### Extracted entries
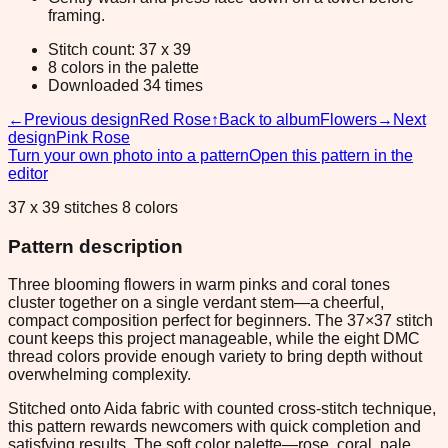
framing.
Stitch count: 37 x 39
8 colors in the palette
Downloaded 34 times
←
Previous design
Red Rose
↑
Back to album
Flowers
→
Next
design
Pink Rose
Turn your own photo into a pattern
Open this pattern in the
editor
37 x 39 stitches 8 colors
Pattern description
Three blooming flowers in warm pinks and coral tones
cluster together on a single verdant stem—a cheerful,
compact composition perfect for beginners. The 37×37 stitch
count keeps this project manageable, while the eight DMC
thread colors provide enough variety to bring depth without
overwhelming complexity.
Stitched onto Aida fabric with counted cross-stitch technique,
this pattern rewards newcomers with quick completion and
satisfying results. The soft color palette—rose, coral, pale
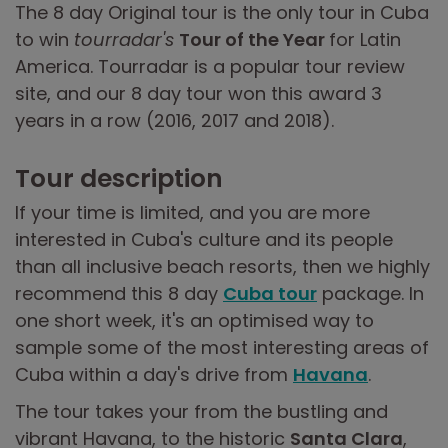
The 8 day Original tour is the only tour in Cuba
to win
tourradar's
Tour of the Year
for Latin
America. Tourradar is a popular tour review
site, and our 8 day tour won this award 3
years in a row (2016, 2017 and 2018).
Tour description
If your time is limited, and you are more
interested in Cuba's culture and its people
than all inclusive beach resorts, then we highly
recommend this 8 day
Cuba tour
package. In
one short week, it's an optimised way to
sample some of the most interesting areas of
Cuba within a day's drive from
Havana
.
The tour takes your from the bustling and
vibrant Havana, to the historic
Santa Clara
,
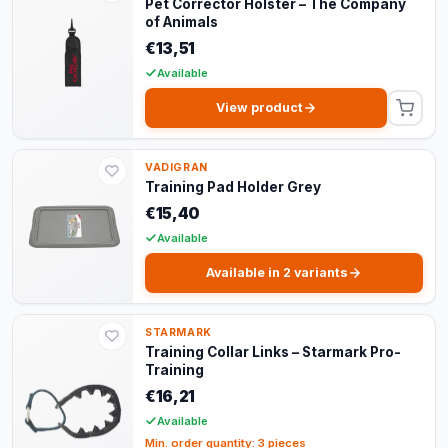
Pet Corrector Holster – The Company
of Animals
€13,51
Available
View product
VADIGRAN
Training Pad Holder Grey
€15,40
Available
Available in 2 variants
STARMARK
Training Collar Links – Starmark Pro-
Training
€16,21
Available
Min. order quantity: 3 pieces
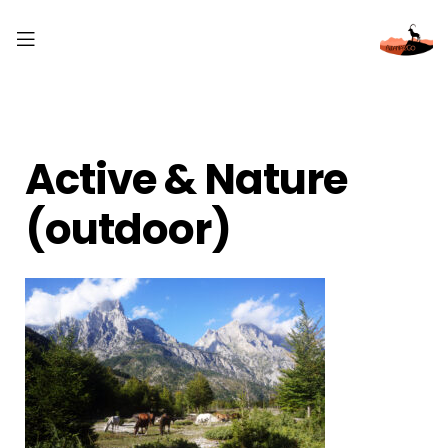
Active & Nature
(outdoor)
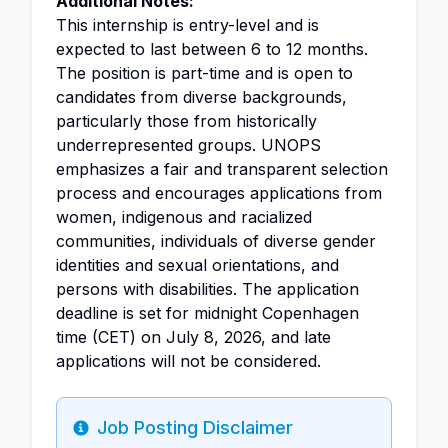
Additional Notes:
This internship is entry-level and is
expected to last between 6 to 12 months.
The position is part-time and is open to
candidates from diverse backgrounds,
particularly those from historically
underrepresented groups. UNOPS
emphasizes a fair and transparent selection
process and encourages applications from
women, indigenous and racialized
communities, individuals of diverse gender
identities and sexual orientations, and
persons with disabilities. The application
deadline is set for midnight Copenhagen
time (CET) on July 8, 2026, and late
applications will not be considered.
Job Posting Disclaimer
Info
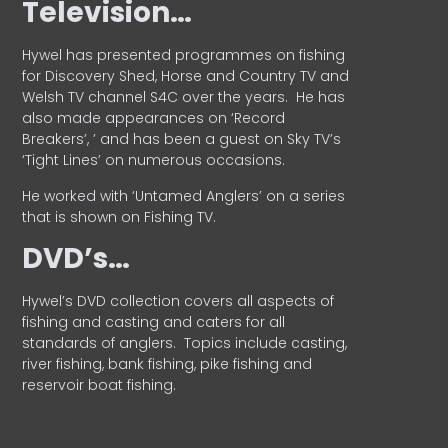
Television…
Hywel has presented programmes on fishing
for Discovery Shed, Horse and Country TV and
Welsh TV channel S4C over the years.
He has
also made appearances on ‘Record
Breakers’, ’ and has been a guest on Sky TV’s
‘Tight Lines’ on numerous occasions.
He worked with ‘Untamed Anglers’ on a series
that is shown on Fishing TV.
DVD’s…
Hywel’s DVD collection covers all aspects of
fishing and casting and caters for all
standards of anglers.
Topics include casting,
river fishing, bank fishing, pike fishing and
reservoir boat fishing.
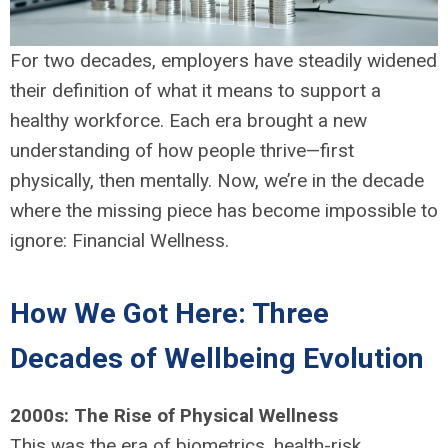
For two decades, employers have steadily widened
their definition of what it means to support a
healthy workforce. Each era brought a new
understanding of how people thrive—first
physically, then mentally. Now, we’re in the decade
where the missing piece has become impossible to
ignore: Financial Wellness.
How We Got Here: Three
Decades of Wellbeing Evolution
2000s: The Rise of Physical Wellness
This was the era of biometrics, health-risk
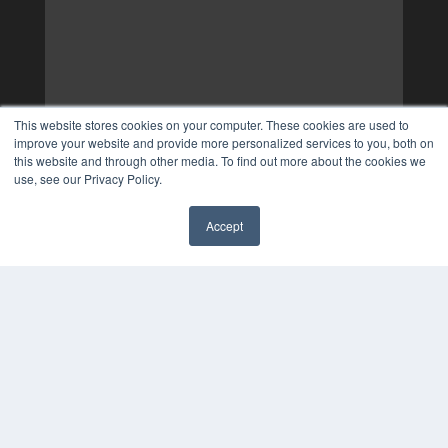
This website stores cookies on your computer. These cookies are used to
improve your website and provide more personalized services to you, both on
this website and through other media. To find out more about the cookies we
use, see our Privacy Policy.
Accept
✖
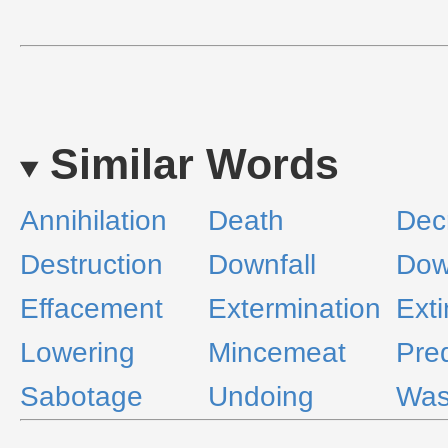
Similar Words
Annihilation
Death
Dec
Destruction
Downfall
Dow
Effacement
Extermination
Exti
Lowering
Mincemeat
Pre
Sabotage
Undoing
Was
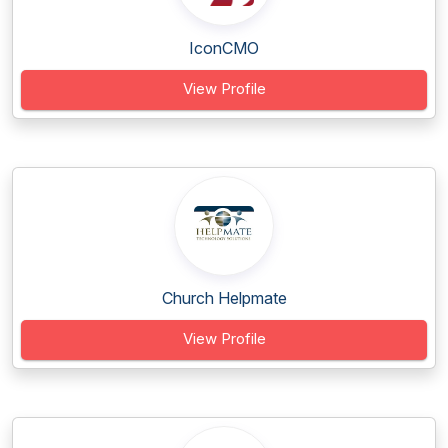
IconCMO
View Profile
Church Helpmate
View Profile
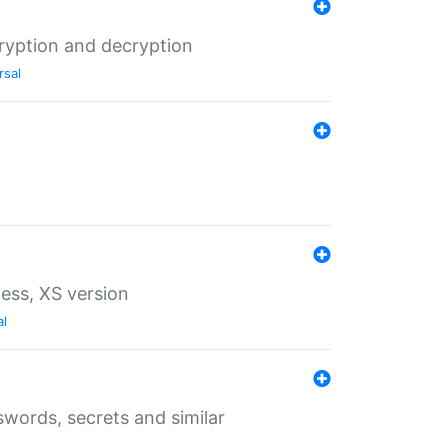
ryption and decryption
rsal
ess, XS version
al
words, secrets and similar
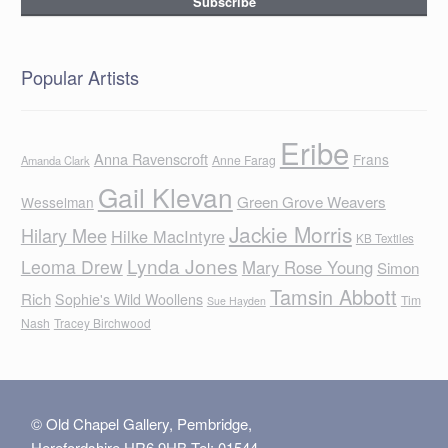
Popular Artists
Eribe
Anna Ravenscroft
Frans
Anne Farag
Amanda Clark
Gail Klevan
Green Grove Weavers
Wesselman
Jackie Morris
Hilary Mee
Hilke MacIntyre
KB Textiles
Lynda Jones
Leoma Drew
Mary Rose Young
Simon
Tamsin Abbott
Rich
Sophie's Wild Woollens
Tim
Sue Hayden
Nash
Tracey Birchwood
© Old Chapel Gallery, Pembridge,
Herefordshire HR6 9HB Tel: 01544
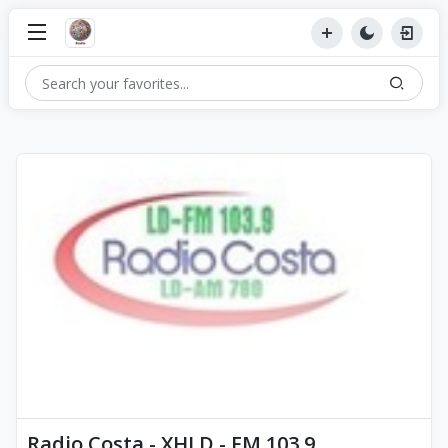
Radio Costa - XHLD - FM 103.9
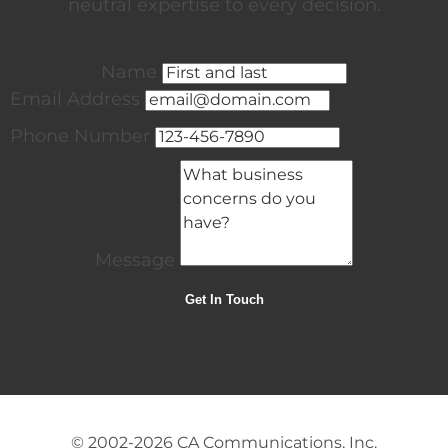
neutral expertise to every decision.
Name
Email Address
Phone Number
Message
© 2002-2026
CA Communications, Inc.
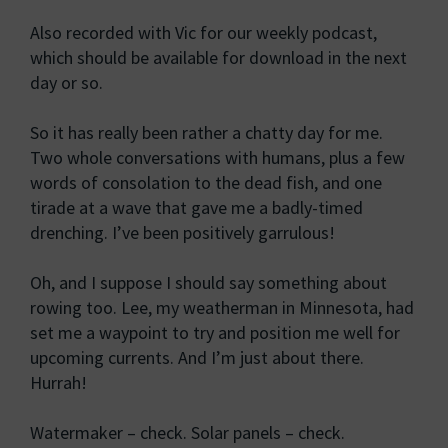
Also recorded with Vic for our weekly podcast,
which should be available for download in the next
day or so.
So it has really been rather a chatty day for me.
Two whole conversations with humans, plus a few
words of consolation to the dead fish, and one
tirade at a wave that gave me a badly-timed
drenching. I’ve been positively garrulous!
Oh, and I suppose I should say something about
rowing too. Lee, my weatherman in Minnesota, had
set me a waypoint to try and position me well for
upcoming currents. And I’m just about there.
Hurrah!
Watermaker – check. Solar panels – check.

### Work task
Exactly as they appear above, give the records again, without their pictures.

### Response area
framing.
Stitch count: 37 x 39
8 colors in the palette
Downloaded 34 times
←
Previous design
Red Rose
↑
Back to album
Flowers
→
Next
design
Pink Rose
Turn your own photo into a pattern
Open this pattern in the
editor
37 x 39 stitches 8 colors
Pattern description
Three blooming flowers in warm pinks and coral tones
cluster together on a single verdant stem—a cheerful,
compact composition perfect for beginners. The 37×37 stitch
count keeps this project manageable, while the eight DMC
thread colors provide enough variety to bring depth without
overwhelming complexity.
Stitched onto Aida fabric with counted cross-stitch technique,
this pattern rewards newcomers with quick completion and
satisfying results. The soft color palette—rose, coral, pale
The 8 day Original tour is the only tour in Cuba
to win
tourradar's
Tour of the Year
for Latin
America. Tourradar is a popular tour review
site, and our 8 day tour won this award 3
years in a row (2016, 2017 and 2018).
Tour description
If your time is limited, and you are more
interested in Cuba's culture and its people
than all inclusive beach resorts, then we highly
recommend this 8 day
Cuba tour
package. In
one short week, it's an optimised way to
sample some of the most interesting areas of
Cuba within a day's drive from
Havana
.
The tour takes your from the bustling and
vibrant Havana, to the historic
Santa Clara
,
Pet Corrector Holster – The Company
of Animals
€13,51
Available
View product
VADIGRAN
Training Pad Holder Grey
€15,40
Available
Available in 2 variants
STARMARK
Training Collar Links – Starmark Pro-
Training
€16,21
Available
Min. order quantity: 3 pieces
Active & Nature
(outdoor)
Additional Notes:
This internship is entry-level and is
expected to last between 6 to 12 months.
The position is part-time and is open to
candidates from diverse backgrounds,
particularly those from historically
underrepresented groups. UNOPS
emphasizes a fair and transparent selection
process and encourages applications from
women, indigenous and racialized
communities, individuals of diverse gender
identities and sexual orientations, and
persons with disabilities. The application
deadline is set for midnight Copenhagen
time (CET) on July 8, 2026, and late
applications will not be considered.
Job Posting Disclaimer
Info
Television…
Hywel has presented programmes on fishing
for Discovery Shed, Horse and Country TV and
Welsh TV channel S4C over the years.
He has
also made appearances on ‘Record
Breakers’, ’ and has been a guest on Sky TV’s
‘Tight Lines’ on numerous occasions.
He worked with ‘Untamed Anglers’ on a series
that is shown on Fishing TV.
DVD’s…
Hywel’s DVD collection covers all aspects of
fishing and casting and caters for all
standards of anglers.
Topics include casting,
river fishing, bank fishing, pike fishing and
reservoir boat fishing.
For two decades, employers have steadily widened
their definition of what it means to support a
healthy workforce. Each era brought a new
understanding of how people thrive—first
physically, then mentally. Now, we’re in the decade
where the missing piece has become impossible to
ignore: Financial Wellness.
How We Got Here: Three
Decades of Wellbeing Evolution
2000s: The Rise of Physical Wellness
This was the era of biometrics, health-risk
This website stores cookies on your computer. These cookies are used to
improve your website and provide more personalized services to you, both on
this website and through other media. To find out more about the cookies we
use, see our Privacy Policy.
Accept
✖
Similar Words
Annihilation
Death
Dec
Destruction
Downfall
Dow
Effacement
Extermination
Exti
Lowering
Mincemeat
Pre
Sabotage
Undoing
Was
IconCMO
View Profile
Church Helpmate
View Profile
ryption and decryption
rsal
ess, XS version
al
words, secrets and similar
Popular Artists
Eribe
Anna Ravenscroft
Frans
Anne Farag
Amanda Clark
Gail Klevan
Green Grove Weavers
Wesselman
Jackie Morris
Hilary Mee
Hilke MacIntyre
KB Textiles
Lynda Jones
Leoma Drew
Mary Rose Young
Simon
Tamsin Abbott
Rich
Sophie's Wild Woollens
Tim
Sue Hayden
Nash
Tracey Birchwood
© Old Chapel Gallery, Pembridge,
Herefordshire HR6 9HB Tel: 01544
Radio Costa - XHLD - FM 103.9
neutral expertise to every decision.
Name
Email Address
Phone Number
Message
© 2002-2026
CA Communications, Inc.
Also recorded with Vic for our weekly podcast,
which should be available for download in the next
day or so.
So it has really been rather a chatty day for me.
Two whole conversations with humans, plus a few
words of consolation to the dead fish, and one
tirade at a wave that gave me a badly-timed
drenching. I’ve been positively garrulous!
Oh, and I suppose I should say something about
rowing too. Lee, my weatherman in Minnesota, had
set me a waypoint to try and position me well for
upcoming currents. And I’m just about there.
Hurrah!
Watermaker – check. Solar panels – check.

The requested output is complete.